(Image by Orna Wachman from Pixabay)
I may be off my own personal Twitter for Lent but I’m still running the Minimise account: and let me assure you, the algorithm still feeds that account plenty of the controversies, clickbait, and scissor statements that rule the website.
One that particularly struck me was this tweet from Matt Walsh. This duly kicked off a massive firestorm, with the tweet provoking wildly different reactions from different people. But these reactions didn’t split neatly down left-right lines. Here and here, for example, are two contrasting reactions from conservatives.
The discussion made its way to pro-life Twitter. Interestingly and encouragingly, most people for whom pro-life work formed a major part of their public-facing persona disagreed with Walsh and thought that the man should have given up his seat.

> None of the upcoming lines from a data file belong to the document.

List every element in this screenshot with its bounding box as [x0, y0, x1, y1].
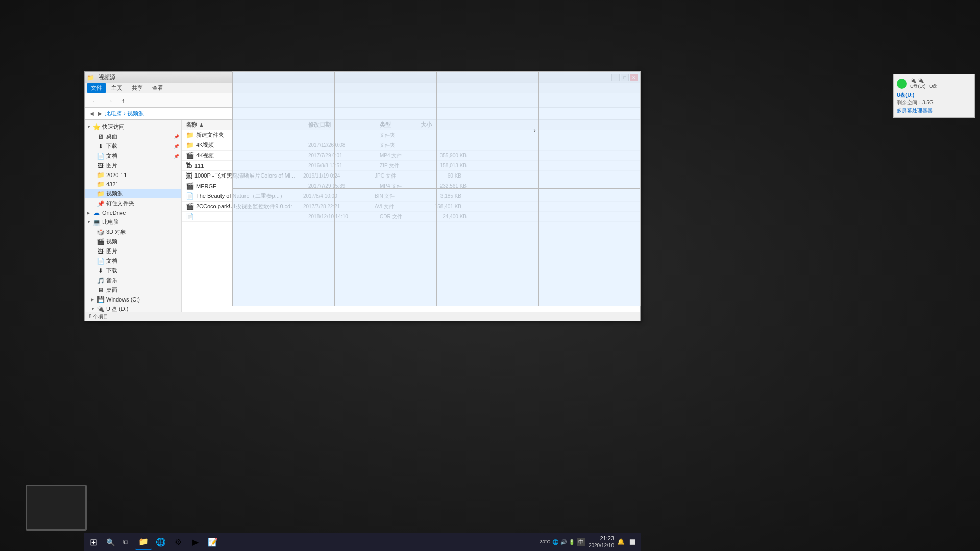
sidebar-item-video-source[interactable]: 📁 视频源: [85, 189, 181, 198]
sidebar-item-documents2[interactable]: 📄 文档: [85, 256, 181, 266]
start-button[interactable]: ⊞: [84, 533, 103, 552]
taskbar-settings[interactable]: ⚙: [170, 534, 186, 550]
battery-tray-icon[interactable]: 🔋: [569, 539, 575, 545]
window-title: 视频源: [99, 73, 115, 81]
clock-time: 21:23: [589, 535, 614, 542]
start-icon: ⊞: [90, 537, 97, 548]
media-icon: ▶: [192, 537, 199, 547]
panel-cell-8: [538, 189, 641, 306]
panel-expand-arrow[interactable]: ›: [533, 126, 536, 134]
edge-icon: 🌐: [156, 537, 166, 547]
taskbar: ⊞ 🔍 ⧉ 📁 🌐 ⚙ ▶ 📝 30°C 🌐 🔊 🔋 中 2: [84, 533, 641, 551]
sidebar-item-pictures2[interactable]: 🖼 图片: [85, 246, 181, 256]
cpu-temp: 30°C: [540, 539, 550, 544]
settings-icon: ⚙: [175, 537, 182, 547]
menu-item-file[interactable]: 文件: [87, 83, 106, 93]
panel-cell-1: [232, 71, 334, 189]
usb-title: U盘(U:): [897, 92, 971, 99]
sidebar-item-quick-access[interactable]: ▼ ⭐ 快速访问: [85, 122, 181, 132]
item-count: 8 个项目: [89, 313, 108, 320]
menu-item-home[interactable]: 主页: [107, 83, 127, 93]
sidebar-item-windows-c[interactable]: ▶ 💾 Windows (C:): [85, 295, 181, 304]
secondary-monitor: [26, 485, 87, 531]
sidebar-item-downloads2[interactable]: ⬇ 下载: [85, 266, 181, 276]
show-desktop-icon[interactable]: ⬜: [628, 538, 636, 546]
taskbar-icons: 📁 🌐 ⚙ ▶ 📝: [135, 534, 221, 550]
panel-cell-5: [232, 189, 334, 306]
usb-info: 🔌 🔌 U盘(U:) U盘: [910, 78, 938, 90]
sidebar-item-3d[interactable]: 🎲 3D 对象: [85, 227, 181, 237]
taskbar-notepad[interactable]: 📝: [205, 534, 221, 550]
taskbar-edge[interactable]: 🌐: [153, 534, 169, 550]
sidebar-item-desktop[interactable]: 🖥 桌面 📌: [85, 132, 181, 141]
sidebar-item-2020-11[interactable]: 📁 2020-11: [85, 170, 181, 180]
task-view-icon: ⧉: [123, 538, 128, 546]
clock-date: 2020/12/10: [589, 542, 614, 549]
address-path[interactable]: 此电脑 › 视频源: [105, 110, 144, 117]
notepad-icon: 📝: [208, 537, 218, 547]
system-clock[interactable]: 21:23 2020/12/10: [589, 535, 614, 549]
menu-item-view[interactable]: 查看: [148, 83, 167, 93]
sidebar-item-video2[interactable]: 🎬 视频: [85, 237, 181, 246]
sidebar-item-desktop2[interactable]: 🖥 桌面: [85, 285, 181, 295]
notification-icon[interactable]: 🔔: [617, 538, 625, 545]
sidebar-item-documents[interactable]: 📄 文档 📌: [85, 151, 181, 161]
forward-button[interactable]: →: [104, 96, 116, 105]
taskbar-tray: 30°C 🌐 🔊 🔋 中 21:23 2020/12/10 🔔 ⬜: [540, 535, 641, 549]
panel-cell-6: [334, 189, 436, 306]
usb-labels: U盘(U:) U盘: [910, 83, 938, 90]
sidebar-item-onedrive[interactable]: ▶ ☁ OneDrive: [85, 208, 181, 217]
usb-free-space: 剩余空间：3.5G: [897, 99, 971, 106]
sidebar-item-pictures[interactable]: 🖼 图片: [85, 161, 181, 170]
multi-panel-grid: ›: [232, 71, 641, 306]
status-bar: 8 个项目: [85, 312, 640, 321]
back-button[interactable]: ←: [89, 96, 102, 105]
usb-indicator: [897, 79, 907, 89]
panel-cell-3: ›: [436, 71, 538, 189]
search-icon: 🔍: [106, 538, 115, 546]
system-tray: 30°C 🌐 🔊 🔋 中: [540, 538, 585, 546]
panel-cell-2: [334, 71, 436, 189]
usb-popup: 🔌 🔌 U盘(U:) U盘 U盘(U:) 剩余空间：3.5G 多屏幕处理器器: [893, 74, 975, 118]
nav-forward[interactable]: ▶: [97, 110, 103, 117]
lang-indicator[interactable]: 中: [577, 538, 585, 546]
panel-cell-7: [436, 189, 538, 306]
sidebar-item-this-pc[interactable]: ▼ 💻 此电脑: [85, 217, 181, 227]
taskbar-media[interactable]: ▶: [187, 534, 204, 550]
sidebar-item-downloads[interactable]: ⬇ 下载 📌: [85, 141, 181, 151]
sidebar: ▼ ⭐ 快速访问 🖥 桌面 📌 ⬇ 下载 📌: [85, 120, 182, 312]
search-button[interactable]: 🔍: [103, 535, 118, 549]
sidebar-item-4321[interactable]: 📁 4321: [85, 180, 181, 189]
volume-tray-icon[interactable]: 🔊: [560, 539, 567, 545]
usb-drive-icons: 🔌 🔌: [910, 78, 938, 83]
usb-sub-label: 多屏幕处理器器: [897, 107, 971, 114]
sidebar-item-music[interactable]: 🎵 音乐: [85, 276, 181, 285]
sidebar-item-pinned[interactable]: 📌 钉住文件夹: [85, 198, 181, 208]
nav-back[interactable]: ◀: [89, 110, 95, 117]
file-explorer-icon: 📁: [138, 537, 149, 546]
menu-item-share[interactable]: 共享: [128, 83, 147, 93]
panel-cell-4: [538, 71, 641, 189]
up-button[interactable]: ↑: [118, 96, 129, 105]
sidebar-item-u-drive[interactable]: ▼ 🔌 U 盘 (D:): [85, 304, 181, 312]
task-view-button[interactable]: ⧉: [118, 535, 133, 549]
network-tray-icon[interactable]: 🌐: [552, 539, 558, 545]
taskbar-file-explorer[interactable]: 📁: [135, 534, 152, 550]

A thoughtful pro-choice philosopher explicitly connected the issue to abortion by quoting a post from David Oderberg.
That line “Abortion would never be thinkable in a society where people regularly saw self-sacrifice as a norm” got me thinking. The way we approach the abortion issue at Minimise is by arguing that most people’s ordinary beliefs about human rights and human equality lead to the pro-life position. Pro-choice and pro-life people aren’t committed to fundamentally different premises about the value of human life or the limits of bodily autonomy. In other contexts than abortion, people don’t actually believe that you need to be conscious or have sophisticated cognitive capacities to have human dignity. In other contexts than abortion, people don’t think that your right to bodily autonomy allows you to kill someone. Pro-choice people mostly have the right fundamental values on these questions, they are just applying them inconsistently when it comes to abortion. They don’t need to transform their worldview or adopt a new set of ethical commitments to have the right position on the human rights of the unborn.

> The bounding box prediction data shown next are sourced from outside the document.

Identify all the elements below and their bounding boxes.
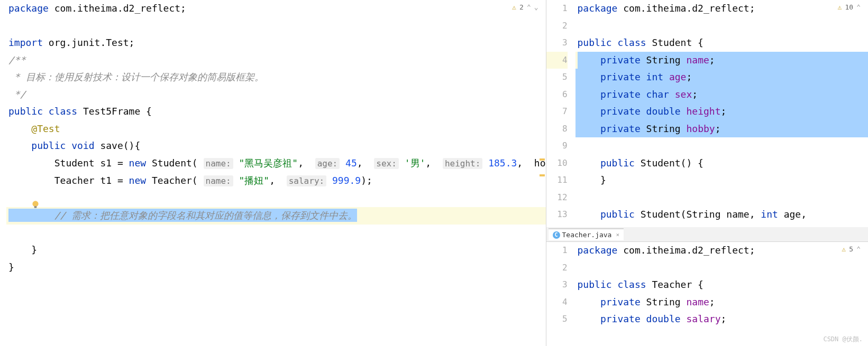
param-hint: sex: [374, 158, 399, 169]
left-editor-panel: ⚠ 2 ⌃ ⌄ package com.itheima.d2_reflect; … [0, 0, 546, 346]
param-hint: height: [443, 158, 482, 169]
code-line[interactable]: } [6, 259, 546, 276]
code-line[interactable]: private String name; [575, 52, 868, 69]
line-number: 7 [546, 103, 568, 120]
warning-count: 5 [849, 245, 853, 253]
line-number: 10 [546, 155, 568, 172]
code-line[interactable]: * 目标：使用反射技术：设计一个保存对象的简易版框架。 [6, 69, 546, 86]
code-line[interactable]: this.name = name; [575, 223, 868, 228]
line-number: 6 [546, 86, 568, 104]
right-bottom-editor: C Teacher.java × 12345 package com.ithei… [546, 227, 868, 346]
marker-warning[interactable] [540, 158, 545, 161]
code-line[interactable]: */ [6, 86, 546, 104]
param-hint: name: [204, 158, 233, 169]
tab-label: Teacher.java [562, 231, 612, 239]
code-line[interactable] [6, 225, 546, 242]
code-line[interactable] [575, 17, 868, 35]
left-gutter [0, 0, 6, 346]
right-panel: 1234567891011121314 package com.itheima.… [546, 0, 868, 346]
code-line[interactable]: Student s1 = new Student( name: "黑马吴彦祖",… [6, 155, 546, 173]
svg-rect-1 [34, 206, 37, 208]
code-line[interactable]: Teacher t1 = new Teacher( name: "播妞", sa… [6, 172, 546, 190]
line-number: 12 [546, 189, 568, 207]
code-line[interactable]: private String hobby; [575, 120, 868, 138]
line-number: 9 [546, 137, 568, 155]
right-top-code[interactable]: package com.itheima.d2_reflect; public c… [575, 0, 868, 227]
line-number: 5 [546, 69, 568, 86]
right-bottom-code[interactable]: package com.itheima.d2_reflect; public c… [575, 242, 868, 346]
warning-count: 2 [519, 3, 524, 11]
line-number: 14 [546, 223, 568, 228]
code-line[interactable]: package com.itheima.d2_reflect; [6, 0, 546, 17]
code-line[interactable]: private String name; [575, 294, 868, 311]
left-code[interactable]: package com.itheima.d2_reflect; import o… [6, 0, 546, 346]
line-number: 2 [546, 17, 568, 35]
left-code-area[interactable]: ⚠ 2 ⌃ ⌄ package com.itheima.d2_reflect; … [6, 0, 546, 346]
code-line[interactable]: import org.junit.Test; [6, 34, 546, 52]
code-line[interactable]: public class Teacher { [575, 276, 868, 294]
code-line[interactable] [575, 137, 868, 155]
left-warnings[interactable]: ⚠ 2 ⌃ ⌄ [510, 2, 540, 12]
code-line[interactable]: private double height; [575, 103, 868, 120]
line-number: 1 [546, 242, 568, 259]
right-top-editor: 1234567891011121314 package com.itheima.… [546, 0, 868, 227]
code-line[interactable]: private int age; [575, 69, 868, 86]
line-number: 4 [546, 294, 568, 311]
chevron-up-icon[interactable]: ⌃ [856, 245, 861, 253]
chevron-up-icon[interactable]: ⌃ [856, 3, 861, 11]
left-marker-strip[interactable] [540, 0, 545, 346]
right-bottom-line-numbers: 12345 [546, 242, 575, 346]
warning-count: 10 [845, 3, 854, 11]
code-line[interactable]: private char sex; [575, 86, 868, 104]
line-number: 5 [546, 311, 568, 328]
code-line[interactable]: package com.itheima.d2_reflect; [575, 0, 868, 17]
warning-icon: ⚠ [512, 3, 516, 11]
line-number: 13 [546, 206, 568, 223]
param-hint: age: [315, 158, 340, 169]
svg-point-0 [32, 201, 38, 207]
right-top-line-numbers: 1234567891011121314 [546, 0, 575, 227]
param-hint: salary: [287, 175, 326, 186]
chevron-up-icon[interactable]: ⌃ [527, 3, 531, 11]
watermark: CSDN @伏颜. [823, 335, 863, 344]
line-number: 4 [546, 52, 568, 69]
close-icon[interactable]: × [616, 231, 619, 238]
tab-teacher-java[interactable]: C Teacher.java × [549, 228, 624, 240]
line-number: 11 [546, 172, 568, 189]
code-line[interactable]: public void save(){ [6, 137, 546, 155]
code-line[interactable] [575, 189, 868, 207]
param-hint: name: [204, 175, 233, 186]
line-number: 1 [546, 0, 568, 17]
right-top-warnings[interactable]: ⚠ 10 ⌃ [836, 2, 863, 12]
class-file-icon: C [553, 231, 560, 239]
intention-bulb-icon[interactable] [31, 200, 40, 209]
code-line[interactable]: @Test [6, 120, 546, 138]
warning-icon: ⚠ [842, 245, 846, 253]
code-line[interactable]: public Student(String name, int age, [575, 206, 868, 223]
code-line[interactable]: package com.itheima.d2_reflect; [575, 242, 868, 259]
code-line[interactable]: private double salary; [575, 311, 868, 328]
line-number: 3 [546, 276, 568, 294]
marker-warning[interactable] [540, 174, 545, 176]
chevron-down-icon[interactable]: ⌄ [534, 3, 538, 11]
code-line[interactable]: public class Test5Frame { [6, 103, 546, 120]
line-number: 3 [546, 34, 568, 52]
line-number: 8 [546, 120, 568, 138]
code-line[interactable]: // 需求：把任意对象的字段名和其对应的值等信息，保存到文件中去。 [6, 207, 546, 225]
warning-icon: ⚠ [838, 3, 842, 11]
code-line[interactable]: } [575, 172, 868, 189]
code-line[interactable] [6, 17, 546, 35]
line-number: 2 [546, 259, 568, 277]
code-line[interactable] [6, 190, 546, 208]
code-line[interactable]: /** [6, 52, 546, 69]
code-line[interactable]: public class Student { [575, 34, 868, 52]
code-line[interactable]: } [6, 241, 546, 259]
tab-bar: C Teacher.java × [546, 227, 868, 242]
code-line[interactable] [575, 259, 868, 277]
code-line[interactable]: public Student() { [575, 155, 868, 172]
right-bottom-warnings[interactable]: ⚠ 5 ⌃ [840, 244, 863, 254]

This, though, leaves us with an obvious question: why are pro-choice people being inconsistent with their own values when it comes to abortion? Sure, at Minimise we talk a lot about the non-rational factors that influence people (both pro-choice and pro-life) to have the positions they do. But we mostly talk about them to try to help people on both sides overcome their biases, motivated reasoning, and tribal thinking so that they can listen and talk to one another more effectively. We rarely venture into questions like, “Why does this tribe exist in the first place?” or “Why are people motivated to believe this conclusion?” Obviously the answers to those questions are going to be complex and multifaceted, but they’re worth asking.
The one place we did look at these questions was in an episode of our podcast. Called “What does a pro-life culture mean anyway?”, Muireann and I chatted about an article by Michael Brendan Doughterty on the idea of unchosen obligations. Doughterty writes:
The modern mind, particularly the modern American mind, rebels almost instinctively against obligations that are unchosen. We tend to think it is unfair to be responsible for something we didn’t consciously and in full knowledge choose for ourselves. Abortion, and all the lies about human development and human nature that are used to sell it, are an attempt to relieve people of “unwanted” obligations. That is why, even when we do everything we can to relieve people of these obligations short of extinguishing the life of the child, some will still insist on abortion as a right.

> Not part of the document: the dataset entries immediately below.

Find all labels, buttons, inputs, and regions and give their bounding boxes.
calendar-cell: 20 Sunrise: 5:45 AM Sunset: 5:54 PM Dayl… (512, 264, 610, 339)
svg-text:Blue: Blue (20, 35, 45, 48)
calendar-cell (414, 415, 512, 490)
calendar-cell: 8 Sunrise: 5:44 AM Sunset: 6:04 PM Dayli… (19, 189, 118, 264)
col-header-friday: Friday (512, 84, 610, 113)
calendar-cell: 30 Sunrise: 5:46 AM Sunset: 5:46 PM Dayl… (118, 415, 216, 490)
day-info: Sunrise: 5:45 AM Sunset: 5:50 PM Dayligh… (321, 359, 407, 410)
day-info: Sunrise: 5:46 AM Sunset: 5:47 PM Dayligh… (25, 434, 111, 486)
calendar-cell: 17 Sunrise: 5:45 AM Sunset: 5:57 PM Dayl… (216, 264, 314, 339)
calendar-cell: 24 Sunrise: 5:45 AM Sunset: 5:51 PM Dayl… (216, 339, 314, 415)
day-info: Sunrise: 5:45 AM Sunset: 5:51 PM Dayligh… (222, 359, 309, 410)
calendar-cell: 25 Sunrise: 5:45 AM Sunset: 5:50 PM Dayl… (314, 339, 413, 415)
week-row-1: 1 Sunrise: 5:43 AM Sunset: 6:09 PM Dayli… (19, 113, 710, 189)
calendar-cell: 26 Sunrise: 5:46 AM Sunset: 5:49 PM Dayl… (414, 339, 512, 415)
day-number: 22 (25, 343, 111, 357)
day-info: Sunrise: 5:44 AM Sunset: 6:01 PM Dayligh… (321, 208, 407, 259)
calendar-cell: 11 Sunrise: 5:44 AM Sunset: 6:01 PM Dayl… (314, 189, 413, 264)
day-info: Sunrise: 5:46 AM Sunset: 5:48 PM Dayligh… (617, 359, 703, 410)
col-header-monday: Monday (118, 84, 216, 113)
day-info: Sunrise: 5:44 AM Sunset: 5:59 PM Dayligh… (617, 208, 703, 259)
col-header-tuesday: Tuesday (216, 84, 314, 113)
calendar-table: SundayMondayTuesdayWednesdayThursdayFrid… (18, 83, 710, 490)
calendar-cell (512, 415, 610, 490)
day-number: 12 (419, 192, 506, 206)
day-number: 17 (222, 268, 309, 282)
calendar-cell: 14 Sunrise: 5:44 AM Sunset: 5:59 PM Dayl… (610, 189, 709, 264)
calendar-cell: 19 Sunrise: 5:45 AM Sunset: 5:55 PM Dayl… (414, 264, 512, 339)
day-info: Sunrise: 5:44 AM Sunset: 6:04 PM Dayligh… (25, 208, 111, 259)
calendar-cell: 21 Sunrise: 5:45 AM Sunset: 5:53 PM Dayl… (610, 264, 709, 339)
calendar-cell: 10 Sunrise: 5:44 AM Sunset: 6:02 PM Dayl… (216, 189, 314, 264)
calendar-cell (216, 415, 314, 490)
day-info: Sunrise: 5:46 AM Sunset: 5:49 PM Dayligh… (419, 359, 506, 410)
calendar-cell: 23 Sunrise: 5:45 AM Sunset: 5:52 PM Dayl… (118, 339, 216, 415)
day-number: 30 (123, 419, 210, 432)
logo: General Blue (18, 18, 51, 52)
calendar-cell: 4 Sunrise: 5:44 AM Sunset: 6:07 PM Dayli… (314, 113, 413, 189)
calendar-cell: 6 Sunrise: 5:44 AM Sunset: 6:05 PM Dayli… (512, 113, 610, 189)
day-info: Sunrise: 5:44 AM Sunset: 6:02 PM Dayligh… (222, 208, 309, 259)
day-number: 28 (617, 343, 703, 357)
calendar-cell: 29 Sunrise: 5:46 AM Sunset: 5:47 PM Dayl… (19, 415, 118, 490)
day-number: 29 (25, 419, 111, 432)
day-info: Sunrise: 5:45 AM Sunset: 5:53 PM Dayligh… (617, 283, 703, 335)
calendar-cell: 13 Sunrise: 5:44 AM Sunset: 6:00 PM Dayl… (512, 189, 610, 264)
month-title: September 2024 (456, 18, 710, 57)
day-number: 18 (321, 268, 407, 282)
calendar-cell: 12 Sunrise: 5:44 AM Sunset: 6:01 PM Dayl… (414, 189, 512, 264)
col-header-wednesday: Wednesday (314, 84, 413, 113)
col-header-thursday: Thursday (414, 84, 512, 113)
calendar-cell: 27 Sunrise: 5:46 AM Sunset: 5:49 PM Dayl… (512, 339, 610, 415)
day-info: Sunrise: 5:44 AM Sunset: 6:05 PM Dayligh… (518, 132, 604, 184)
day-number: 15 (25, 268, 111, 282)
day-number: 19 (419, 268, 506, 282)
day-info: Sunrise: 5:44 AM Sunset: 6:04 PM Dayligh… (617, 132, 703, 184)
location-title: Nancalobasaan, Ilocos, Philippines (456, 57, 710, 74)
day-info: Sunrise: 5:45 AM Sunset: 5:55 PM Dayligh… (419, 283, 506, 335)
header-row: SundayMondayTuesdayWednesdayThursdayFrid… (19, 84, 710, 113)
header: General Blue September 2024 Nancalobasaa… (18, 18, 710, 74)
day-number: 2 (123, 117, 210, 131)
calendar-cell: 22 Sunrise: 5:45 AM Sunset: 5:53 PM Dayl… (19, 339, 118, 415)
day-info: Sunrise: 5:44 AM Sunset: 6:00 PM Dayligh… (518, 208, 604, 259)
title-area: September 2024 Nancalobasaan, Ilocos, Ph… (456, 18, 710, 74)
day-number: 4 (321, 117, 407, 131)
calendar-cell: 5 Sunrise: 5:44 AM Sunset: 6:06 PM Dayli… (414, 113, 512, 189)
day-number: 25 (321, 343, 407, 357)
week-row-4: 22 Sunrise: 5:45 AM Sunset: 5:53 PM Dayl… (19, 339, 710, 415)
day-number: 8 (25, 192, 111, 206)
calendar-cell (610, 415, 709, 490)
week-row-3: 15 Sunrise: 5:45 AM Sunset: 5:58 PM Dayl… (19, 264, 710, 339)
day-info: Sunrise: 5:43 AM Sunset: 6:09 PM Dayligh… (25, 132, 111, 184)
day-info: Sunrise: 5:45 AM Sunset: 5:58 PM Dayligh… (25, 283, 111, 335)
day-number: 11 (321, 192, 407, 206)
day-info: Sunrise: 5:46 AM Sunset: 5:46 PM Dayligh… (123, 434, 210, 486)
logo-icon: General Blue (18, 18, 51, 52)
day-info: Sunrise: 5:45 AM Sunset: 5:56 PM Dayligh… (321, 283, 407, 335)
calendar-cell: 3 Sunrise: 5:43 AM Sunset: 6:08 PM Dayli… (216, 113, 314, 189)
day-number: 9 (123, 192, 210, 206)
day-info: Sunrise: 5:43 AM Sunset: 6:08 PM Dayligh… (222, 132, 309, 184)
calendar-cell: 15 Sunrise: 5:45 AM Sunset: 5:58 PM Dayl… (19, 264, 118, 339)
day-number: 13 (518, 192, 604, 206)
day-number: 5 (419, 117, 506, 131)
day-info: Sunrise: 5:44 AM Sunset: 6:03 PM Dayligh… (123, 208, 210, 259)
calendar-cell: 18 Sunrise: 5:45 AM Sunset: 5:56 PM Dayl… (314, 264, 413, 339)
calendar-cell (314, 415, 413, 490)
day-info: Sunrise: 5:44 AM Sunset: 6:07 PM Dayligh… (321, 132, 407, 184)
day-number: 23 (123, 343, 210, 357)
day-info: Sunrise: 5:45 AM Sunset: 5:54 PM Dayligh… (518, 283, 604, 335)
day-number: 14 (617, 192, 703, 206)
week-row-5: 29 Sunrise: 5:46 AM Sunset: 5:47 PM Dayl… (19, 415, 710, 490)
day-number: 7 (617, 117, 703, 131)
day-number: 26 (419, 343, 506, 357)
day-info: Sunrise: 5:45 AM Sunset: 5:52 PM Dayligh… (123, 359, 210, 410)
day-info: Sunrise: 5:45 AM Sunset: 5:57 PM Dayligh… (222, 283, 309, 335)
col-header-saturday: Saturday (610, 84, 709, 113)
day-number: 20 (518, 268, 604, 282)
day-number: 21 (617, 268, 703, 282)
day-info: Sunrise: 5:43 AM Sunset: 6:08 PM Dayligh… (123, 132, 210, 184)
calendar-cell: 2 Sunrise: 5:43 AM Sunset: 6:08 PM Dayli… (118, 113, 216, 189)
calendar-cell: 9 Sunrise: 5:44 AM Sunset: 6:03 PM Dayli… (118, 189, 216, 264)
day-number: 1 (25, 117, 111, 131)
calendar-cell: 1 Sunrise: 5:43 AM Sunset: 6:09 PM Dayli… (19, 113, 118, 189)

This brings us back to the aeroplane seat. Maybe as long as we expect to go through life without having to face unwanted obligations or make involuntary sacrifices, we’re always going to be motivated to remove the ones that inevitably face us, particularly when their magnitude is so much greater than seven hours in a middle seat.
Dougherty goes on:
In truth, every child’s life is so full of possibility and risk that no parents can hope to achieve the kind of full and conscious consent we so often demand elsewhere in our lives. To accept a child is to accept the limits of our own powers, and burdens we can’t properly measure. And we know that anti-abortion laws, and cultures that support family formation, can help people to reconcile themselves to what really has happened in their lives, and what may yet still. So we have a duty to continue supporting those laws, and creating that culture. But the pro-life movement’s final work will necessarily involve helping us to accept not just the full scope of an unborn child’s life but to the full claims of life upon ourselves. We need to protect family life from the commercial logic that we accept in almost every other sphere of life. Our lives are not conducted by the rules and stipulations of explicit contracts. We are often called up to give much more than we want, and in turn we often get much more from life than we bargained for.
I think there’s deep truth in what Dougherty’s saying. But I’d go further than him. It’s not enough to just “protect family life from the commercial logic that we accept in almost every other sphere of life”. We should try to unwind that logic from the rest of our lives too.